[Extracted page text data]

************

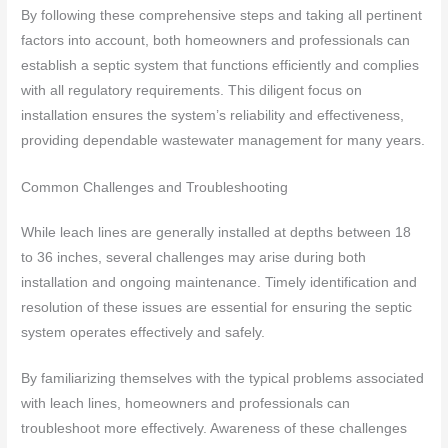
By following these comprehensive steps and taking all pertinent
factors into account, both homeowners and professionals can
establish a septic system that functions efficiently and complies
with all regulatory requirements. This diligent focus on
installation ensures the system’s reliability and effectiveness,
providing dependable wastewater management for many years.
Common Challenges and Troubleshooting
While leach lines are generally installed at depths between 18
to 36 inches, several challenges may arise during both
installation and ongoing maintenance. Timely identification and
resolution of these issues are essential for ensuring the septic
system operates effectively and safely.
By familiarizing themselves with the typical problems associated
with leach lines, homeowners and professionals can
troubleshoot more effectively. Awareness of these challenges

************

**Problem statement:** Write the entries out again exactly as they appear, with the pictures omitted.

**Exercise response:**
By following these comprehensive steps and taking all pertinent
factors into account, both homeowners and professionals can
establish a septic system that functions efficiently and complies
with all regulatory requirements. This diligent focus on
installation ensures the system’s reliability and effectiveness,
providing dependable wastewater management for many years.
Common Challenges and Troubleshooting
While leach lines are generally installed at depths between 18
to 36 inches, several challenges may arise during both
installation and ongoing maintenance. Timely identification and
resolution of these issues are essential for ensuring the septic
system operates effectively and safely.
By familiarizing themselves with the typical problems associated
with leach lines, homeowners and professionals can
troubleshoot more effectively. Awareness of these challenges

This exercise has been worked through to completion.